The congestion phase for silver has been particularly well defined, both by the accumulation and distribution zones, along with the pivot highs and pivot lows. The two pivot highs reinforced the resistance in the $17.70 per ounce region which was then repeatedly tested, and punctuated with the long legged doji candle of the 15th October, sending a clear signal of both market indecision and a lack of direction. The pivot lows on the other hand have confirmed the platform of support currently being breached in the $17.25 per ounce area, and should the daily candle close with a wide spread and associated high volume, this will validate and confirm the bearish picture for silver.
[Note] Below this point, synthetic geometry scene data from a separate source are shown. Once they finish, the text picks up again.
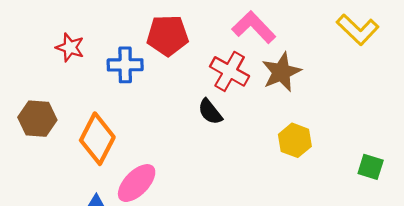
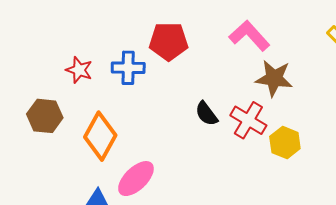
red star: (70, 47) -> (79, 70), moved
red cross: (230, 71) -> (248, 120), moved
brown star: (281, 72) -> (274, 78), turned 30

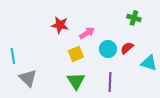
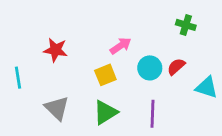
red star: (60, 25) -> (55, 50), moved
gray triangle: (28, 78) -> (57, 108), moved
green triangle: (76, 81) -> (105, 112), turned 30

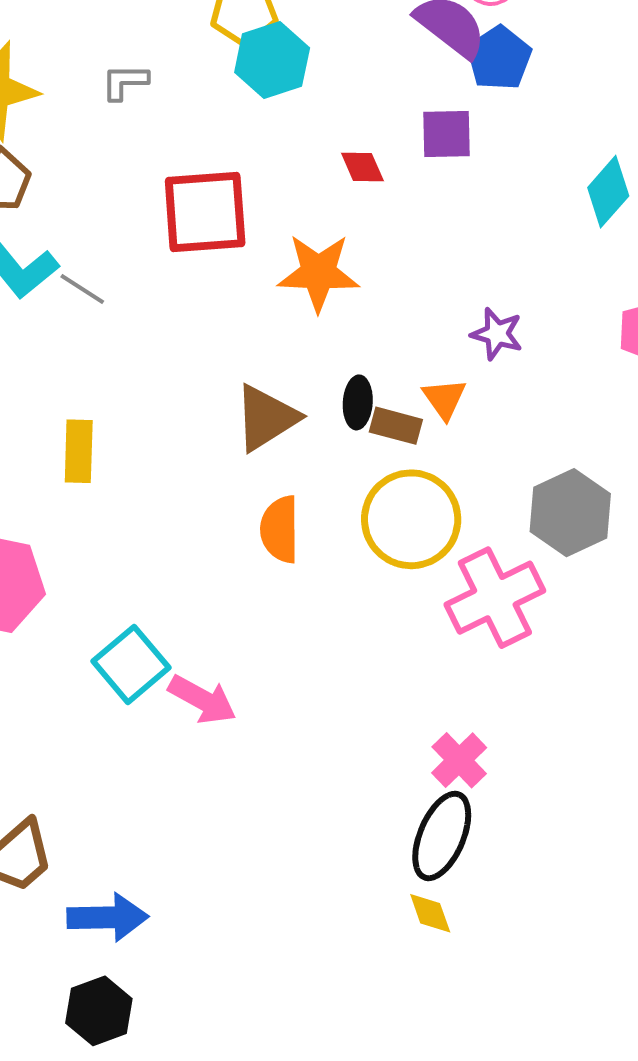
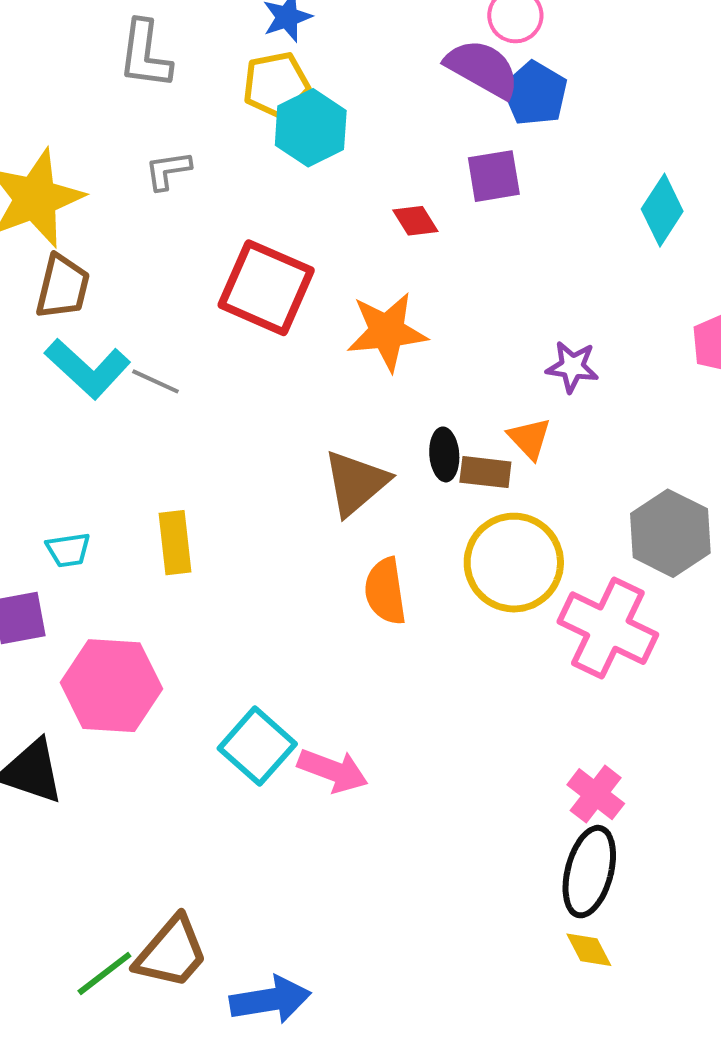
red square: (205, 212) -> (266, 288), turned 36
pink cross: (495, 598) -> (608, 628), turned -30

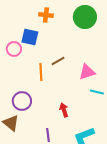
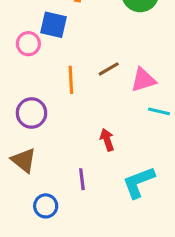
brown line: (58, 61) -> (109, 69), moved
purple circle: (22, 101) -> (32, 113), moved

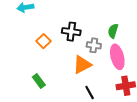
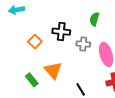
green semicircle: (113, 31) -> (94, 19), moved
orange triangle: (82, 65) -> (53, 70), moved, turned -42

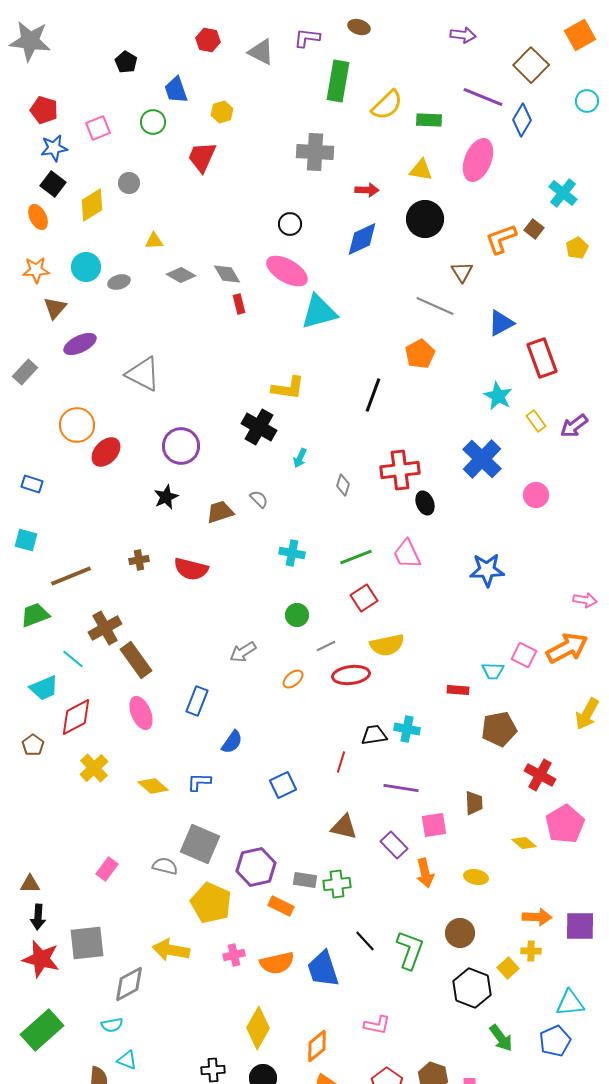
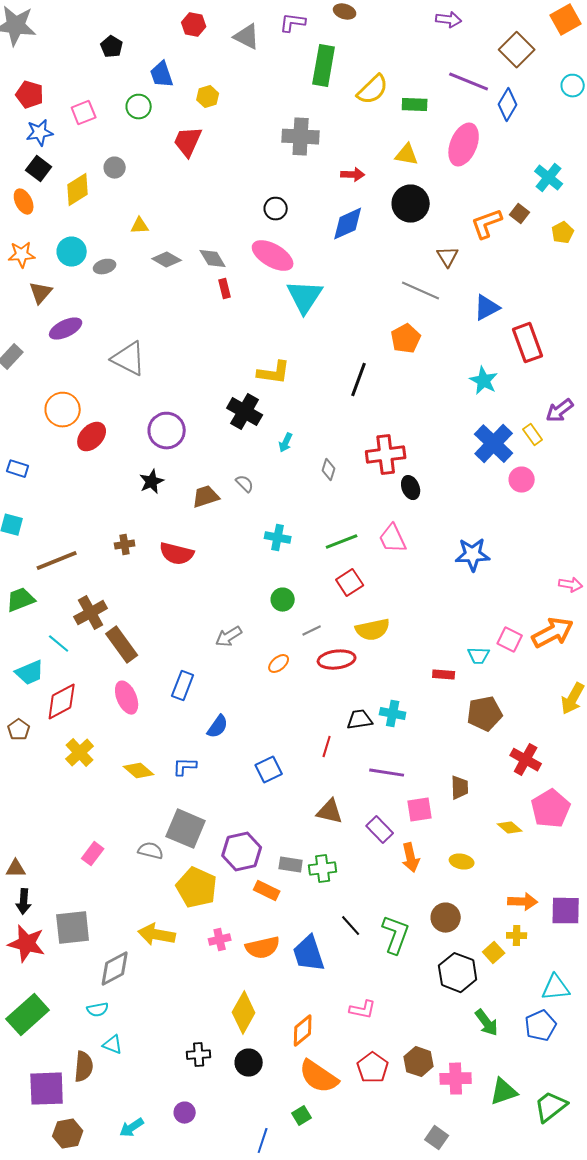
cyan triangle: (319, 312) -> (305, 297), turned -42
yellow rectangle: (536, 421) -> (533, 435), moved
blue cross: (482, 459) -> (494, 444), moved

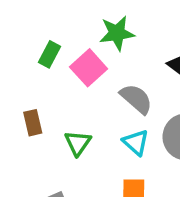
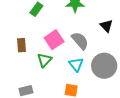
pink square: (89, 68) -> (54, 40), moved

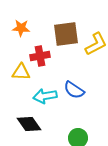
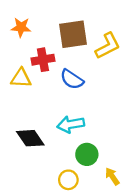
blue semicircle: (74, 90) -> (72, 79), moved
cyan arrow: (45, 96) -> (71, 124), moved

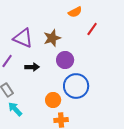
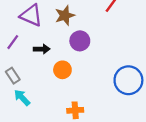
blue circle: (76, 86) -> (128, 80), moved
orange circle: (53, 100) -> (62, 70), moved

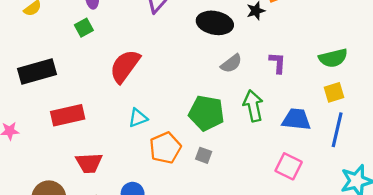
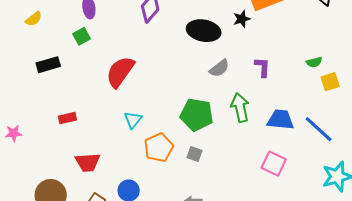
green semicircle: (333, 58) -> (314, 62), size x0.6
black rectangle: (37, 72) -> (48, 65), moved, size x0.7
yellow square: (334, 92) -> (330, 82), moved
red rectangle: (68, 115) -> (67, 118), size x0.6
cyan triangle: (138, 118) -> (133, 120), turned -30
blue line: (337, 130) -> (319, 129), turned -60

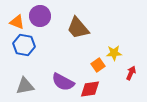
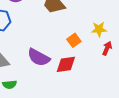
yellow star: (114, 53) -> (99, 29), moved

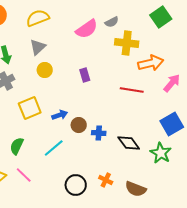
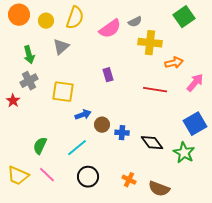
yellow semicircle: (38, 18) -> (75, 18), moved, turned 130
orange arrow: (151, 63) -> (174, 63), size x0.7
yellow circle: (45, 70) -> (46, 21), moved
yellow square: (30, 108) -> (63, 92), moved, turned 30
black circle: (76, 185) -> (88, 177), moved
The next intermediate level of potential support now awaits in the $15.80 per ounce area, and any move through here could see silver then test the deeper platform of accumulation in the $13.00 per ounce area. The heady days of $50 per ounce for silver are now but a dim and distant memory, and with the prospect of further gains for the US dollar, and with a heavily bearish picture for gold, the outlook for silver remains negative, with the possibility of a return to single figures in the longer term.
Returning to the FED, if their analysis of the US economy is correct, then for silver this may prove to be the catalyst for a reversal in sentiment, with a consequent increase in demand for the metal. A slim hope at present, and certainly a longer term view. In the short term, expect to see silver decline further as the two metals spiral lower driven by the technical and fundamental landscape.